Exercise:
The answer must consist of each line below that contains the string "Charging".
-------
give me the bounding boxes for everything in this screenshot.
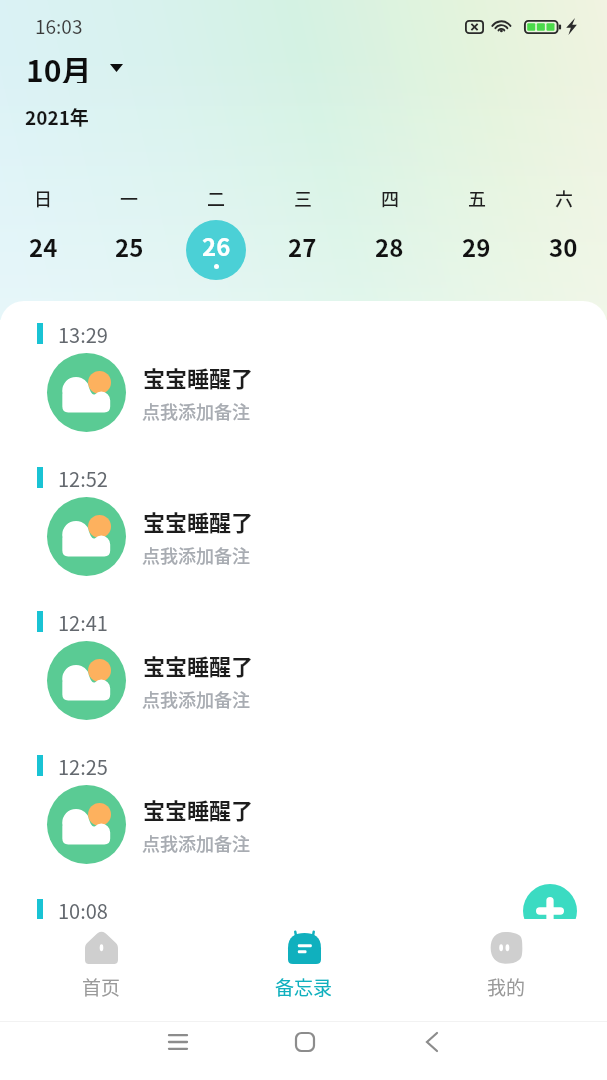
staticText: 10:08 xyxy=(58,896,108,925)
button[interactable]: 24 xyxy=(0,220,86,280)
button[interactable]: 首页 xyxy=(0,919,203,1021)
staticText: 点我添加备注 xyxy=(142,398,250,424)
button[interactable]: 我的 xyxy=(405,919,607,1021)
staticText: 26 xyxy=(202,228,231,263)
button[interactable]: 27 xyxy=(259,220,346,280)
staticText: 2021年 xyxy=(25,103,89,131)
staticText: 我的 xyxy=(487,973,526,1001)
staticText: 28 xyxy=(375,229,404,264)
button[interactable]: 10:08 xyxy=(0,888,607,1032)
staticText: 12:25 xyxy=(58,752,108,781)
staticText: 12:52 xyxy=(58,464,108,493)
staticText: 27 xyxy=(288,229,317,264)
staticText: 宝宝睡醒了 xyxy=(143,793,254,825)
button[interactable]: 13:29 xyxy=(0,312,607,456)
button[interactable]: 26 xyxy=(172,220,259,280)
staticText: 29 xyxy=(462,229,491,264)
button[interactable]: 28 xyxy=(346,220,433,280)
staticText: 宝宝睡醒了 xyxy=(143,649,254,681)
staticText: 点我添加备注 xyxy=(142,830,250,856)
button[interactable]: Back xyxy=(410,1020,454,1064)
button[interactable]: 12:25 xyxy=(0,744,607,888)
staticText: 三 xyxy=(294,185,312,211)
staticText: 一 xyxy=(120,185,138,211)
button[interactable]: Recent apps xyxy=(156,1020,200,1064)
button[interactable]: 25 xyxy=(86,220,172,280)
staticText: 首页 xyxy=(82,973,121,1001)
button[interactable]: Home xyxy=(283,1020,327,1064)
staticText: 宝宝睡醒了 xyxy=(143,505,254,537)
staticText: 备忘录 xyxy=(275,973,333,1001)
button[interactable]: 12:52 xyxy=(0,456,607,600)
staticText: 12:41 xyxy=(58,608,108,637)
staticText: 13:29 xyxy=(58,320,108,349)
button[interactable]: 30 xyxy=(520,220,607,280)
staticText: 宝宝睡醒了 xyxy=(143,361,254,393)
staticText: 16:03 xyxy=(35,12,83,40)
staticText: 二 xyxy=(207,185,225,211)
staticText: 六 xyxy=(555,185,573,211)
staticText: 点我添加备注 xyxy=(142,686,250,712)
staticText: 10月 xyxy=(26,47,92,83)
button[interactable]: 29 xyxy=(433,220,520,280)
button[interactable]: 12:41 xyxy=(0,600,607,744)
button[interactable]: 备忘录 xyxy=(203,919,405,1021)
staticText: 点我添加备注 xyxy=(142,542,250,568)
staticText: 日 xyxy=(34,185,52,211)
staticText: 四 xyxy=(381,185,399,211)
staticText: 30 xyxy=(549,229,578,264)
staticText: 五 xyxy=(468,185,486,211)
staticText: 25 xyxy=(115,229,144,264)
button[interactable]: Add memo xyxy=(523,884,577,938)
button[interactable]: Change month xyxy=(26,47,127,83)
staticText: 24 xyxy=(29,229,58,264)
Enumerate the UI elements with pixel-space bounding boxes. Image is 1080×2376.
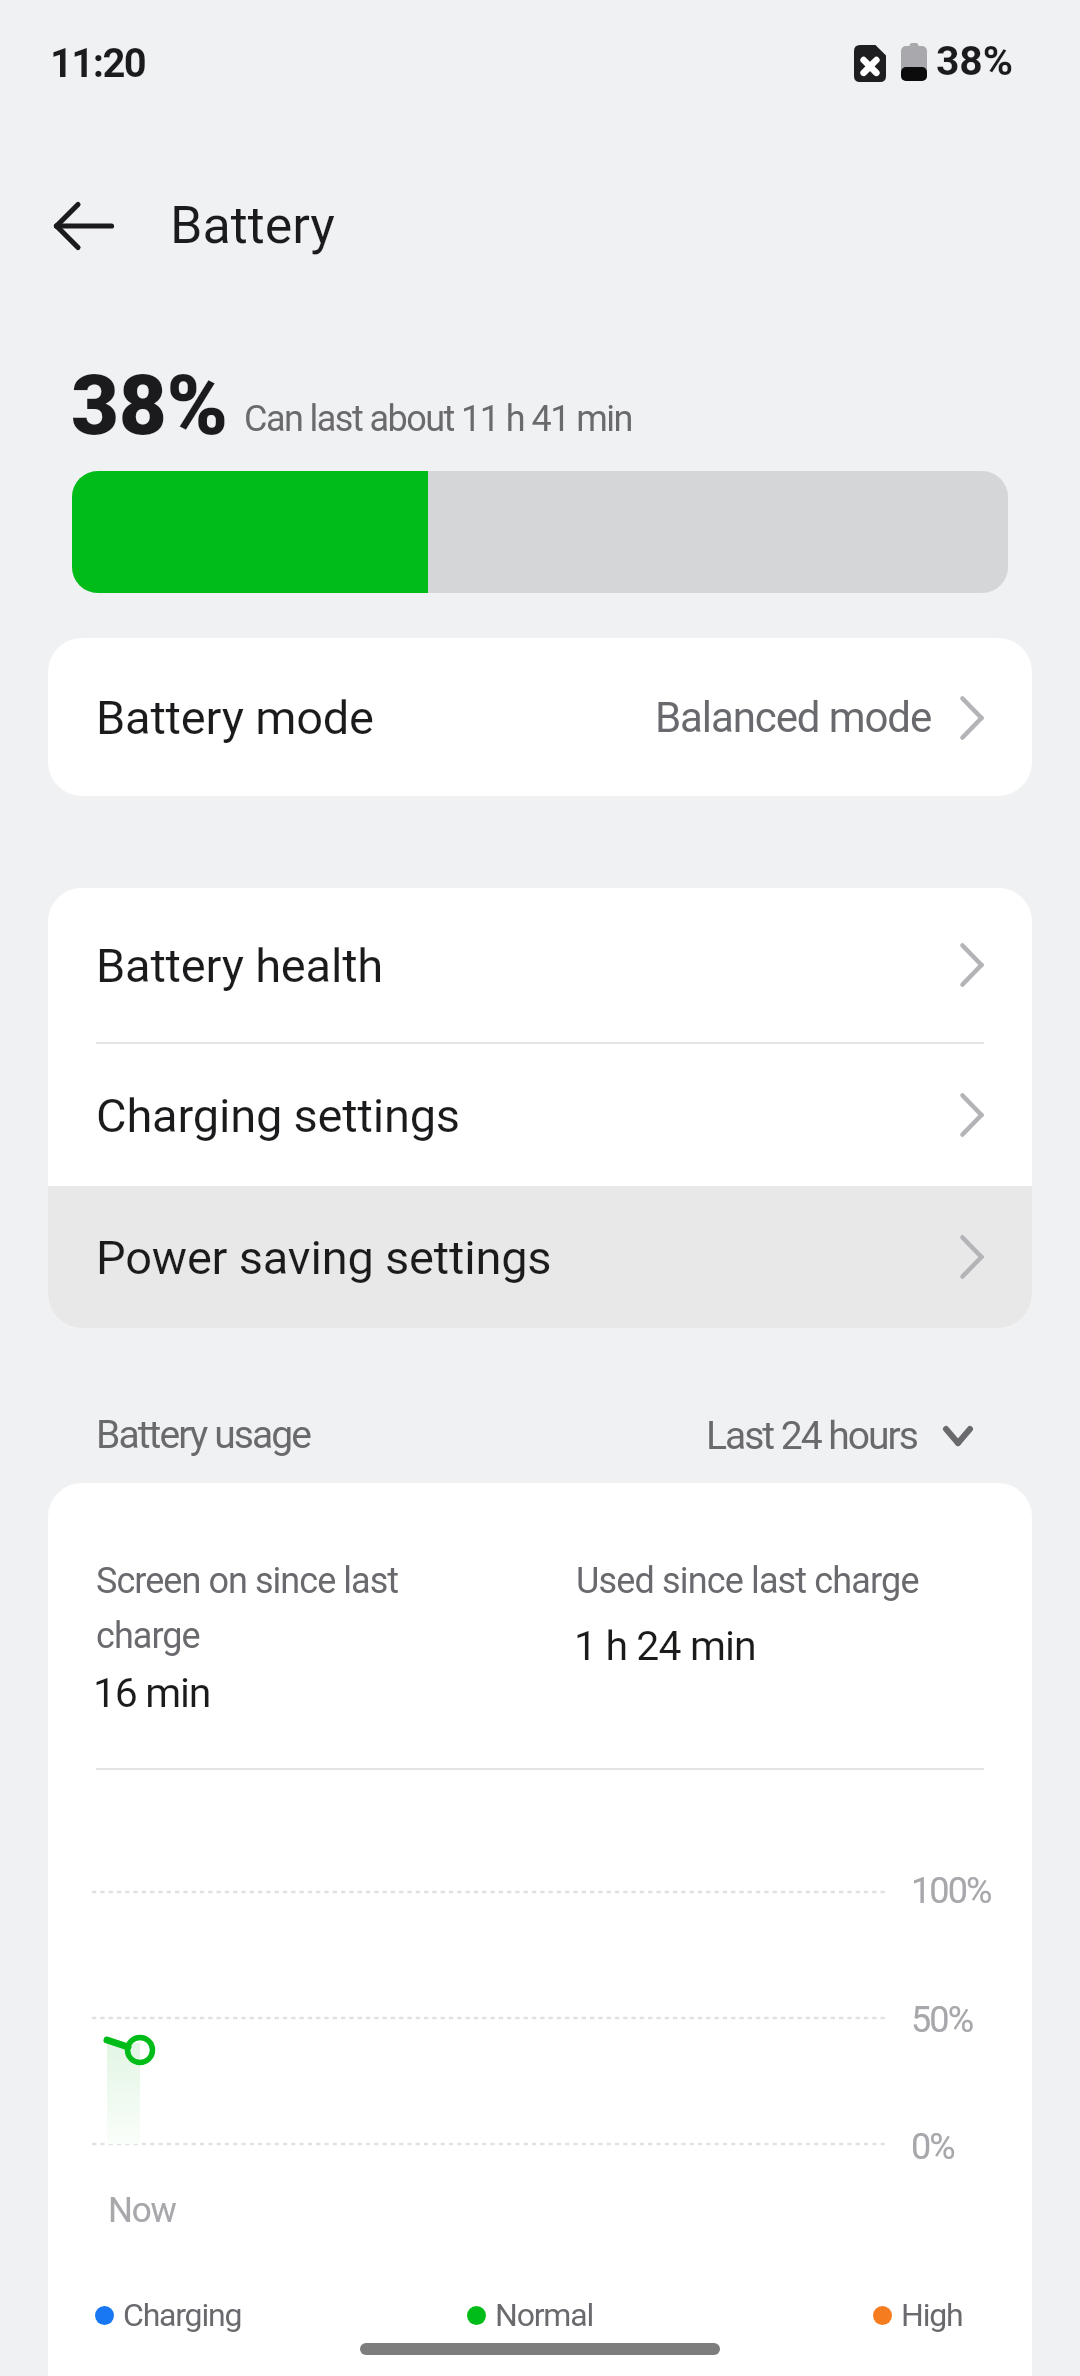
staticText: 38% — [71, 357, 228, 454]
button[interactable]: Battery health — [48, 888, 1032, 1042]
button[interactable]: Last 24 hours — [706, 1413, 973, 1459]
staticText: Charging settings — [96, 1088, 460, 1143]
staticText: Battery usage — [96, 1412, 311, 1458]
staticText: Used since last charge — [576, 1560, 976, 1602]
staticText: Battery — [170, 195, 335, 256]
staticText: Last 24 hours — [706, 1413, 917, 1459]
staticText: Can last about 11 h 41 min — [244, 398, 632, 440]
staticText: 1 h 24 min — [574, 1622, 756, 1670]
button[interactable]: Power saving settings — [48, 1186, 1032, 1328]
staticText: 38% — [936, 37, 1013, 85]
staticText: Battery health — [96, 938, 384, 993]
staticText: 0% — [911, 2126, 954, 2168]
button[interactable]: Battery mode — [48, 638, 1032, 796]
staticText: Balanced mode — [655, 693, 932, 742]
staticText: Normal — [495, 2296, 593, 2334]
staticText: 16 min — [93, 1669, 211, 1717]
staticText: Charging — [123, 2296, 242, 2334]
button[interactable]: Back — [20, 178, 114, 272]
button[interactable]: Charging settings — [48, 1044, 1032, 1186]
staticText: 100% — [911, 1870, 991, 1912]
staticText: Power saving settings — [96, 1230, 552, 1285]
staticText: Battery mode — [96, 690, 374, 745]
staticText: High — [901, 2296, 963, 2334]
staticText: 50% — [911, 1999, 973, 2041]
staticText: 11:20 — [50, 40, 146, 87]
staticText: Screen on since last charge — [96, 1560, 416, 1657]
staticText: Now — [108, 2190, 176, 2231]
-------
Exercise answer:
staticText: Charging settings — [96, 1088, 460, 1143]
staticText: Charging — [123, 2296, 242, 2334]
button[interactable]: Charging settings — [48, 1044, 1032, 1186]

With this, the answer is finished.